Je découvris plus tard que ce trip était effectivement dû au LSD, mais... à une très faible quantité certainement, vu la puissance du machin — j'imagine que je devais être en dessous de 20µg.
Bref, nous nous retrouvons en voiture à Narbonne et décidons d'aller voir ailleurs si nous y sommes. Hop hop, un coup de pédale et nous voici paumés à côté d'un petit village audois résidentiel, au milieu des vignes qui forment notre paysage campagnard languedocien. Nos deux voitures finissent côte à côte, au fond d'un petit champ laissé en jachère. Une trace de kétamine et un petit aller-retour à Narbonne plus tard, nous sommes en bonne condition pour se mettre chacun un carton et demi dans la bouche — plus tard, NeoNono estimera la dose à 80µg. La nuit est tombée. L'amertume de la molécule nous fait saliver.
Silence.
Je serai franchement incapable de restituer la chronologie de ce trip. Je serai tout aussi incapable d'en faire ressortir des grandes lignes directrices ou une sorte de trame de fond. Tout au plus pourrai-je essayer de décrire le bordel visuel, spirituel, synesthésique en général, qui n'a pas arrêté de m'assaillir pendant ce début de nuit.
Nous décidons de marcher vers le village, il n'est pas très loin. Arrivés là-bas, je commence à monter sévère. Le décor commence à danser, à se teinter d'une sorte de vie inquiétante, je dirais même d'une certaine autonomie qu'il n'est pas censé avoir ; d'ordinaire, il est fixe, attendu, répond à mes propres règles perceptives, m'obéit. Ce qui est de moins en moins le cas. Ce mini bus respire. Ce palmier est un oursin.
Les distorsions ne sont plus systématiques, comme le provoquent par exemple les 2C ; elles sont désormais issues d'un comportement plus profond, je dirais même plus sincère, en tous cas plus vivant, de la matière qui m'entoure. En fait, je découvrirai pendant le trip que l'acide provoque bien plus que des distorsions visuelles : ils les accompagne d'Imagination, avec un grand I.
NeoNono et moi passons devant une gigantesque épeire. Ce bestiau fait la taille d'un gros pouce, et vient de prendre un malin plaisir à tisser une toile en plein milieu du chemin, piège de plus d'1m² qui se dresse à notre hauteur. Ses trajets sur les fils sont vifs ; elle veut nous bouffer, c'est certain. Nous voyons l'horreur venir — un seul contact non désiré avec cette petite chose peut niquer un trip en moins de deux secondes, nous faire instantanément passer de l'émerveillement le plus total à la terreur la plus traumatisante. Nous nous jurons d'éviter ce chemin.

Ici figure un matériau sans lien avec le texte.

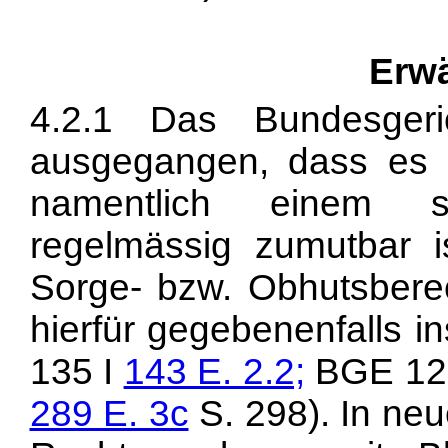
Erw
4.2.1 Das Bundesgeri
ausgegangen, dass es 
namentlich einem so
regelmässig zumutbar i
Sorge- bzw. Obhutsberec
hierfür gegebenenfalls i
135 I
143 E. 2.2;
BGE 127
289 E. 3c
S. 298). In ne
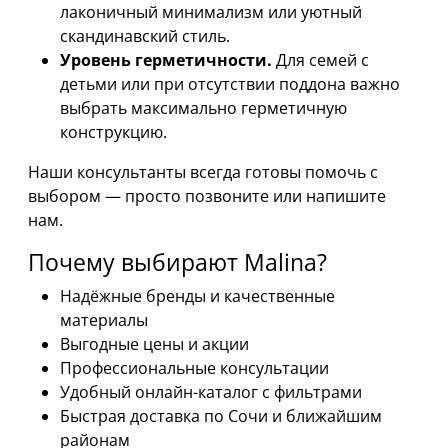
лаконичный минимализм или уютный
скандинавский стиль.
Уровень герметичности.
Для семей с
детьми или при отсутствии поддона важно
выбрать максимально герметичную
конструкцию.
Наши консультанты всегда готовы помочь с
выбором — просто позвоните или напишите
нам.
Почему выбирают Malina?
Надёжные бренды и качественные
материалы
Выгодные цены и акции
Профессиональные консультации
Удобный онлайн-каталог с фильтрами
Быстрая доставка по Сочи и ближайшим
районам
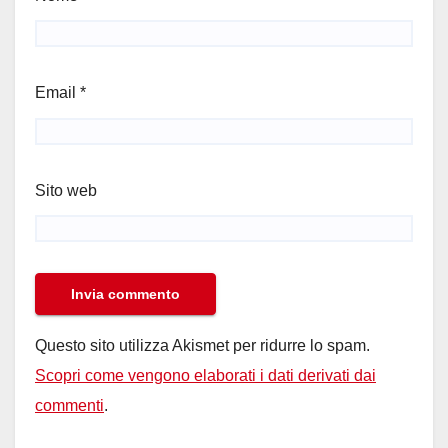
Email
*
Sito web
Questo sito utilizza Akismet per ridurre lo spam.
Scopri come vengono elaborati i dati derivati dai
commenti
.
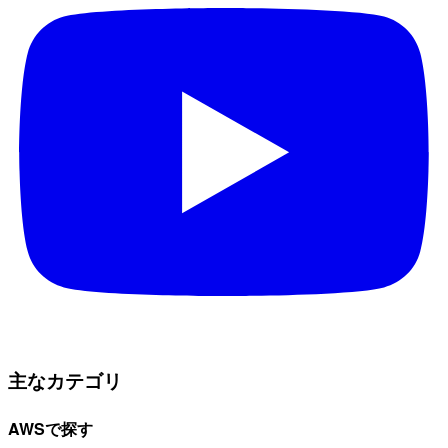
主なカテゴリ
AWSで探す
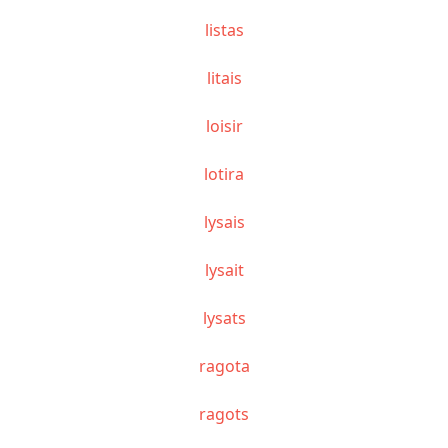
listas
litais
loisir
lotira
lysais
lysait
lysats
ragota
ragots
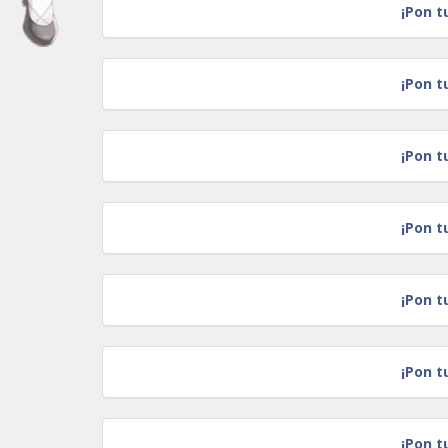
¡Pon t
¡Pon t
¡Pon t
¡Pon t
¡Pon t
¡Pon t
¡Pon t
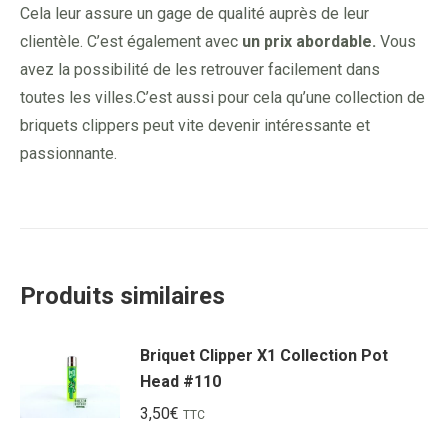
Cela leur assure un gage de qualité auprès de leur
clientèle. C’est également avec
un prix abordable.
Vous
avez la possibilité de les retrouver facilement dans
toutes les villes.C’est aussi pour cela qu’une collection de
briquets clippers peut vite devenir intéressante et
passionnante.
Produits similaires
Briquet Clipper X1 Collection Pot
Head #110
3,50
€
TTC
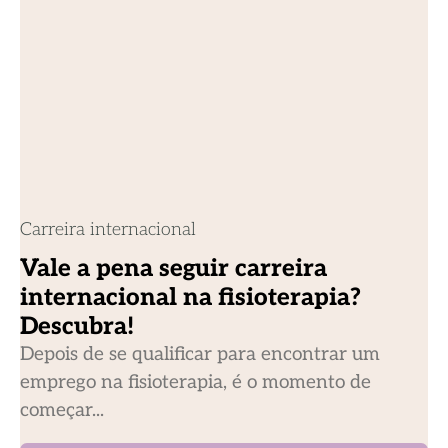
Carreira internacional
Vale a pena seguir carreira
internacional na fisioterapia?
Descubra!
Depois de se qualificar para encontrar um
emprego na fisioterapia, é o momento de
começar...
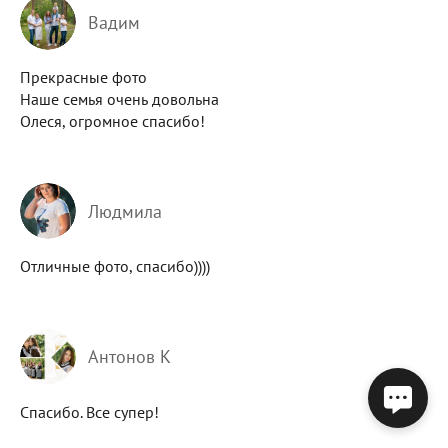
Вадим
Прекрасные фото
Наше семья очень довольна
Олеся, огромное спасибо!
Людмила
Отличные фото, спасибо))))
Антонов К
Спасибо. Все супер!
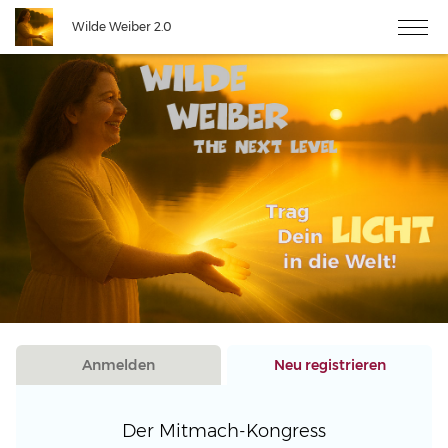
Wilde Weiber 2.0
Anmelden
Neu registrieren
Der Mitmach-Kongress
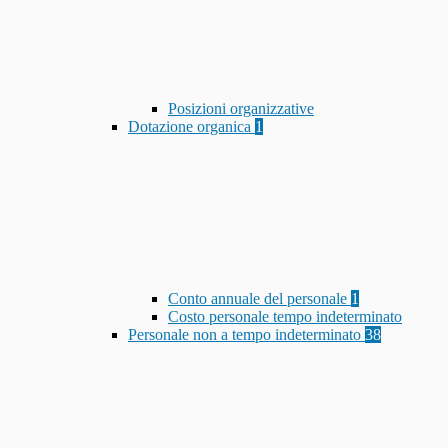
Posizioni organizzative
Dotazione organica
1
Conto annuale del personale
1
Costo personale tempo indeterminato
Personale non a tempo indeterminato
38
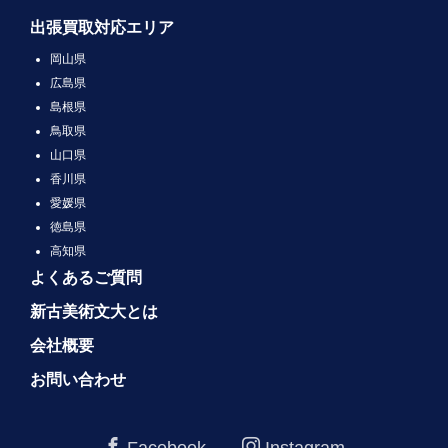
出張買取対応エリア
岡山県
広島県
島根県
鳥取県
山口県
香川県
愛媛県
徳島県
高知県
よくあるご質問
新古美術文大とは
会社概要
お問い合わせ
Facebook
Instagram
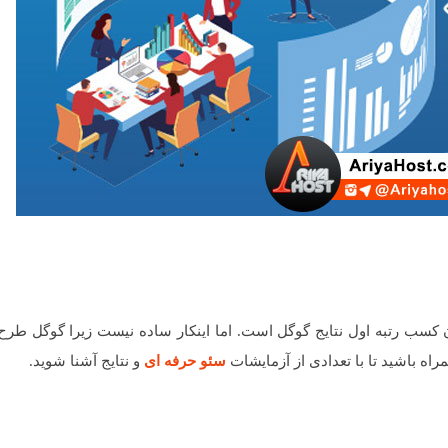
کسب رتبه اول نتایج گوگل است. اما اینکار ساده نیست زیرا گوگل طرح 
اه باشید تا با تعدادی از آزمایشات
سئو حرفه ای
و نتایج آشنا شوید.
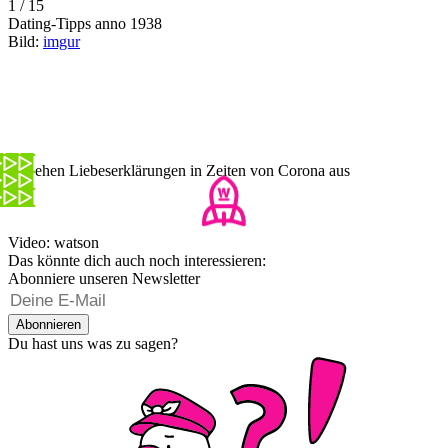
1 / 15
Dating-Tipps anno 1938
Bild:
imgur
So sehen Liebeserklärungen in Zeiten von Corona aus
Video: watson
Das könnte dich auch noch interessieren:
Abonniere unseren Newsletter
Abonnieren
Du hast uns was zu sagen?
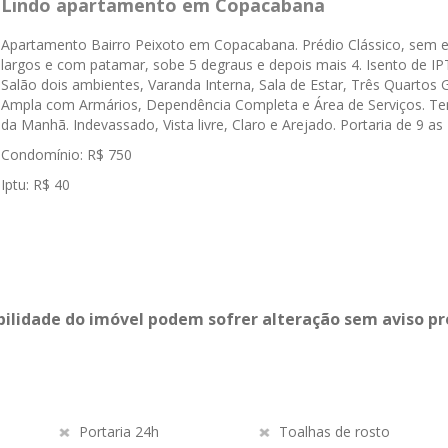
Lindo apartamento em Copacabana
Apartamento Bairro Peixoto em Copacabana. Prédio Clássico, sem e
largos e com patamar, sobe 5 degraus e depois mais 4. Isento de 
Salão dois ambientes, Varanda Interna, Sala de Estar, Três Quartos
Ampla com Armários, Dependência Completa e Área de Serviços. Tem
da Manhã. Indevassado, Vista livre, Claro e Arejado. Portaria de 9 as
Condomínio: R$ 750
Iptu: R$ 40
bilidade do imóvel podem sofrer alteração sem aviso pr
Portaria 24h
Toalhas de rosto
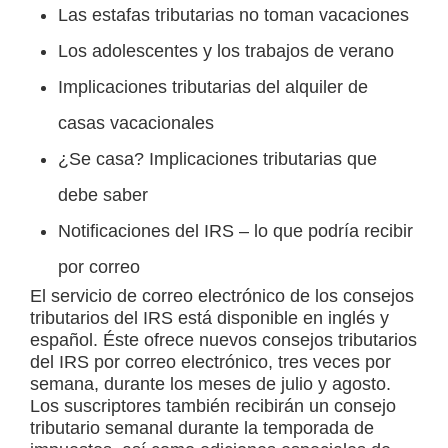
Las estafas tributarias no toman vacaciones
Los adolescentes y los trabajos de verano
Implicaciones tributarias del alquiler de
casas vacacionales
¿Se casa? Implicaciones tributarias que
debe saber
Notificaciones del IRS – lo que podría recibir
por correo
El servicio de correo electrónico de los consejos
tributarios del IRS está disponible en inglés y
español. Éste ofrece nuevos consejos tributarios
del IRS por correo electrónico, tres veces por
semana, durante los meses de julio y agosto.
Los suscriptores también recibirán un consejo
tributario semanal durante la temporada de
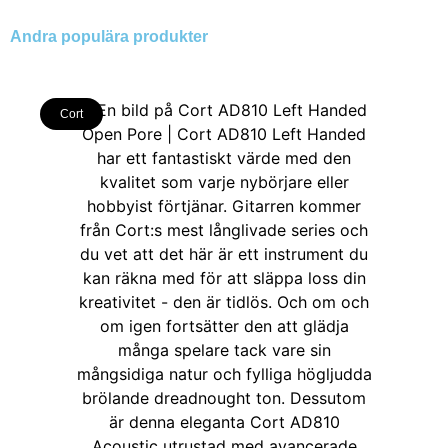
Andra populära produkter
Cort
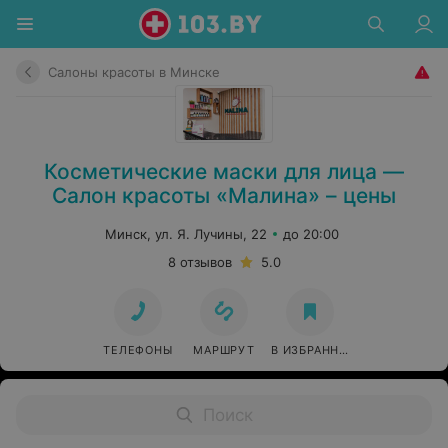
Салоны красоты в Минске
Косметические маски для лица —
Салон красоты «Малина» – цены
Минск, ул. Я. Лучины, 22
до 20:00
8 отзывов
5.0
ТЕЛЕФОНЫ
МАРШРУТ
В ИЗБРАННОЕ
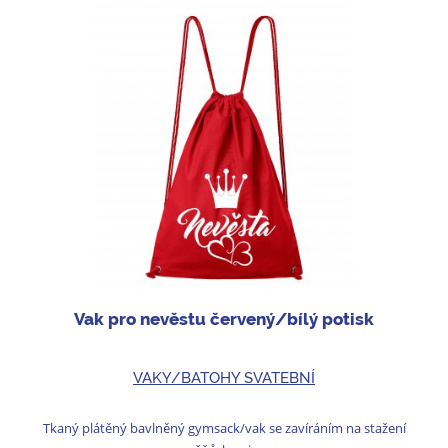
Vak pro nevěstu červený/bílý potisk
VAKY/BATOHY SVATEBNÍ
Tkaný plátěný bavlněný gymsack/vak se zavíráním na stažení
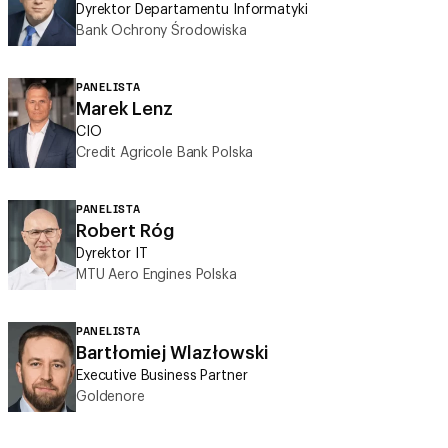
PANELISTA
Marek Lenz
CIO
Credit Agricole Bank Polska
PANELISTA
Robert Róg
Dyrektor IT
MTU Aero Engines Polska
PANELISTA
Bartłomiej Wlazłowski
Executive Business Partner
Goldenore
17:00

Nous voici sur le retour vers les voitures. c'est à partir de là, à peu près, que mon trip devient confus dans ma mémoire. Je peux simplement décrire quelques visuels qui m'ont particulièrement impressionné.
Un moment, nous passons devant une vigne. Je ne la vois pas comme tel. C'est simplement un immense tas de feuilles vertes sur fond noir, qui se recroquevillent à toute allure, jaunissent, deviennent monstrueusement piquantes autour de branches hélicoïdales, s'étendent à nouveau alors que la plante change de taille et de forme tous les dixièmes de secondes. Il n'existe, dans mon champ visuel, que cette plante dangereusement changeante et Nono, coloré, qui la touche ! IL LA TOUCHE ! Et me dit calmement :
"C'est une vigne, mec.
— Quoi ? C'est quoi ce truc ?
— Une vigne !"
Pendant ce temps-là, elle avait changé de forme des dizaines de fois, et s'était doucement figé en une gigantesque plante carnivore, chaque feuille arborant des dents blanches sur des gencives rouges sang, regardant NeoNono d'une façon presque enfantine, sympathique. Le décor, autour, réapparait. Il faut partir de là. Je n'arrive toujours pas à comprendre comment il a pu toucher... saisir... ce truc. Nous marchons un peu sur de l'herbe qui saisit nos mollets en les entourant.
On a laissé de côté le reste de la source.